"Anxious obsessing makes you unavailable"
Earning secure attachment in a polyamorous context (again)
“Anxious obsessing makes you unavailable.” — Alan Robarge
Polyamory is funny because you don’t just earn secure attachment in one romantic relationship and then you’re done. You keep earning secure attachment, or trying to, in different relationships. I think this is true for monogamous people too, in that we also earn secure attachment in friendships and other non-romantic relationships, but there is something especially vulnerable in romantic relationships, and they take up a very important position in the overall felt sense of security and satisfaction in many people’s lives.
My journey to secure attachment in my relationship with my partner Jay was a long and arduous one for me. We have been together seven and a half years. In the early years my complex developmental trauma and disorganized attachment expressed themselves in an extremely anxious preoccupied attachment strategy. Jay leans avoidant, and we have always practiced non-hierarchical polyamory / relationship anarchy, which meant I could not lean on the construct of “primary partner” for my security.
Seven and a half years ago, even three years ago, my trauma was still running wild. It was very hard for me to come to a place of true felt trust and security. I am extremely grateful to Jay for their patience and consistency, the way they showed up, owned their side of the street, and offered me endless patience, generosity, and grace as I worked through my sometimes explosive and chaotic attachment issues. I am honestly so fucking lucky to have them as a partner, because I know not everyone would have stayed and worked with me through those more turbulent years. Their willingness to do so helped me build the bedrock I needed for the security we now enjoy. Jay is my ride or die. I love them completely. I trust them completely. I feel so safe in our relationship.
In this past year I fell in love with another partner of mine, C. The relationship started off more casual, and at a certain point I realized that my feelings weren’t casual. I expressed that, and this opened a new element in our relationship. I have had other important relationships in the seven and a half years I’ve been with Jay (this period almost exactly coincides with the amount of time I’ve been consistently polyamorous because I started dating Jay at the very beginning of my poly journey this time around) but this is the first time I feel myself in the throes of earning secure attachment. I trust C. He is responsible and safe and works with me. I love C, and damn, love is a humbling and transformative experience.

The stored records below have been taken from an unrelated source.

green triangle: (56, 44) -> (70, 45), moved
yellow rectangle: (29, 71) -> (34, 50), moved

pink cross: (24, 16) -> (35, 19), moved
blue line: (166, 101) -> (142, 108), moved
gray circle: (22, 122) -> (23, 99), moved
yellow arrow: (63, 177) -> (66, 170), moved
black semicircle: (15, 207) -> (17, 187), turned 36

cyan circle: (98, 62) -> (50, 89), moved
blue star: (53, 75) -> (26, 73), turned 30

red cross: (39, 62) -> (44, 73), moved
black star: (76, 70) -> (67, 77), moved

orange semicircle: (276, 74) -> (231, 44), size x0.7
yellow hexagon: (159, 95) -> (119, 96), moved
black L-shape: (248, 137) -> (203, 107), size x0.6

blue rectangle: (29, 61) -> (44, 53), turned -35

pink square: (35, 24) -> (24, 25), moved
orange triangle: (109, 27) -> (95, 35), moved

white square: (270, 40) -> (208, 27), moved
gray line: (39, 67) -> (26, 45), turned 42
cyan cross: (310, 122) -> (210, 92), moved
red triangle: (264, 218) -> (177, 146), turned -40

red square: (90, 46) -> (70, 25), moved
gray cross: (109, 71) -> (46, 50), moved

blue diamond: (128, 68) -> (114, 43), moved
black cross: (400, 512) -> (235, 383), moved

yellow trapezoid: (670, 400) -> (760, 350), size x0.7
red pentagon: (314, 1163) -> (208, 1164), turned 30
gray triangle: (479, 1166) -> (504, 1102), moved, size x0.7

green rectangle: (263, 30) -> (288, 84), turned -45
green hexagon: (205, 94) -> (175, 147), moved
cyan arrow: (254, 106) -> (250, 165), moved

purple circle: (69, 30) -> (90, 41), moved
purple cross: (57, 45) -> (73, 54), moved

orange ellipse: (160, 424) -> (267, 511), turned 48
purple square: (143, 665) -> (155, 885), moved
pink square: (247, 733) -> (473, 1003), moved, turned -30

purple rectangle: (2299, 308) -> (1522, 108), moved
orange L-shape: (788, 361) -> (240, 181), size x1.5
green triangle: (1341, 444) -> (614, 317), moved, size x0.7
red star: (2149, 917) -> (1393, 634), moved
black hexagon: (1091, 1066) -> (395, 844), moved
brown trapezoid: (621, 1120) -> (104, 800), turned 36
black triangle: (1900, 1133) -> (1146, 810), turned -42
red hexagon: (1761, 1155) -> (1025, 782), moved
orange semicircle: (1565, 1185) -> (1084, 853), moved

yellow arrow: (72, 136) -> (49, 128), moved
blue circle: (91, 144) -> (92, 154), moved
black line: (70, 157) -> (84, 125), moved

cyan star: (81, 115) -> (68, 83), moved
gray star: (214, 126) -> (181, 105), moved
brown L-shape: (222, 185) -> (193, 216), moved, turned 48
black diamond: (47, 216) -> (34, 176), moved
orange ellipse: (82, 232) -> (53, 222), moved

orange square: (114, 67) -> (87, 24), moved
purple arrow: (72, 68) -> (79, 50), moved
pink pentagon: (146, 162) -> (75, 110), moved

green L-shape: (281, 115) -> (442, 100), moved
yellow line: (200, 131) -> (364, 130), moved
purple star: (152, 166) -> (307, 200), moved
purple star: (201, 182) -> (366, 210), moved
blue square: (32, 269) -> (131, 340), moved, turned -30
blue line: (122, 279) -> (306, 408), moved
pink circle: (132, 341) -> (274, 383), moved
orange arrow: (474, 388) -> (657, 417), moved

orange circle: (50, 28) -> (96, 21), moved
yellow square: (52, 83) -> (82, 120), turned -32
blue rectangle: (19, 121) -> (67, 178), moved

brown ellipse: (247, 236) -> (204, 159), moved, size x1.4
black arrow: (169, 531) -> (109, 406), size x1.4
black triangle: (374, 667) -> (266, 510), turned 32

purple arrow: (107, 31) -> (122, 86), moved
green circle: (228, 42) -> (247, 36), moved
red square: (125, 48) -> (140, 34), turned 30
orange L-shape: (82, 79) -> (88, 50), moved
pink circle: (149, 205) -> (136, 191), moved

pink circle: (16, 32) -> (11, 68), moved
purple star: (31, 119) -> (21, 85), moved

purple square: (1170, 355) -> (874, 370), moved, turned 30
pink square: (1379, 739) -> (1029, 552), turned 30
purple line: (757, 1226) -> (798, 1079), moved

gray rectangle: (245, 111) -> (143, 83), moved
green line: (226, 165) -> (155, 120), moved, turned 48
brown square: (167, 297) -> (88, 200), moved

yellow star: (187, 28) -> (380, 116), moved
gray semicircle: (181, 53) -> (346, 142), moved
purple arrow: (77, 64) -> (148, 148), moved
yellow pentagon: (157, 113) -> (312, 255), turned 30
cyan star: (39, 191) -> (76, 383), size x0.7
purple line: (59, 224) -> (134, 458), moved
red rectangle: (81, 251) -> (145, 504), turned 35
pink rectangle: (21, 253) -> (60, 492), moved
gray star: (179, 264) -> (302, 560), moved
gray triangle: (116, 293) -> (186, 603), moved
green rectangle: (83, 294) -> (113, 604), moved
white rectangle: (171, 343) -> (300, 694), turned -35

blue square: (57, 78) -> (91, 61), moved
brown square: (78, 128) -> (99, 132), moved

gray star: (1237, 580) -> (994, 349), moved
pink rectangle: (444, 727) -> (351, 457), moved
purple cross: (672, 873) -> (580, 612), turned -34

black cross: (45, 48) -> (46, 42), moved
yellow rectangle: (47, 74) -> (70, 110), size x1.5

I was getting cocky in my recovery from complex trauma and disorganized attachment, because I earned secure attachment with Jay, and I assumed that meant I would be able to transfer these skills to other partnerships. And there is definitely truth to that. I am significantly less chaotic and turbulent in my experience of earning secure attachment with C, and, it is still its own process. I find myself revisiting lessons I already learned and having to learn them again, with a different person and in the specificity of a new relationship. I find myself humbled by the intensity of my feelings and the way I can slide back into old attachment strategies that don’t serve me or the relationship.
Earning secure attachment in polyamorous relationships is different, and more challenging, than earning secure attachment in monogamous relationships. For lots of reasons. We can’t rely on the mono-normative scripts of “one and only” to show us that we are precious to our beloveds, or to build a foundation for feeling safe and secure. Our relationships often look different from monogamous relationships in the day to day as well, and one of the big ways they differ is in available time. Polyamorous relationships often have less time. By its nature, polyamory means investing in multiple relationships, on top of investing in all the other important things in life, and so availability for a given relationship is often less.
Quality time is definitely one of my most important love languages, so I find this aspect of polyamory difficult. I also tend to be attracted to people who are very independent and deeply value their time and their freedom to make decisions about their time. This, in itself, doesn’t have to be a problem. I learned in my relationship with Jay that it is possible for me to flourish in relationships where time together has limits on it. The issue for me is more about maintaining my felt sense of connection, safety, and security, during periods when we are spending more time apart. Periods with more time apart can send me spiralling back into old attachment strategies: anxious obsessing.